For the copy, please give all of the data again exactly and leave the pictures out.

START Source material

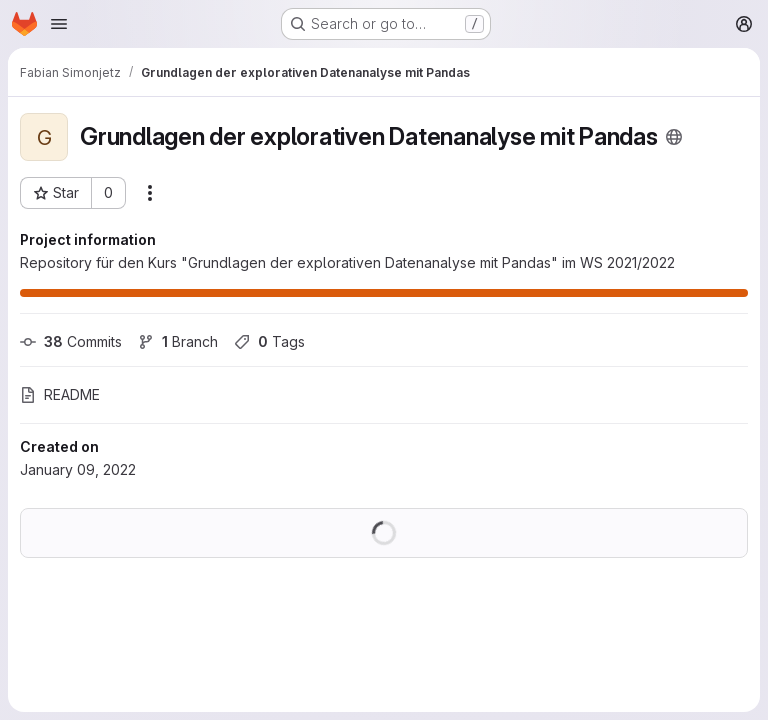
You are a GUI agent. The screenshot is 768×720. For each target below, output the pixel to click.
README (60, 394)
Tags (269, 341)
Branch (178, 341)
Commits (71, 341)
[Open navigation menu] (59, 24)
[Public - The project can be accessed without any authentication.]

END Source material

Answer space
You are a GUI agent. The screenshot is 768×720. For each target below, output the pixel to click.
README (60, 394)
Tags (269, 341)
Branch (178, 341)
Commits (71, 341)
[Open navigation menu] (59, 24)
[Public - The project can be accessed without any authentication.]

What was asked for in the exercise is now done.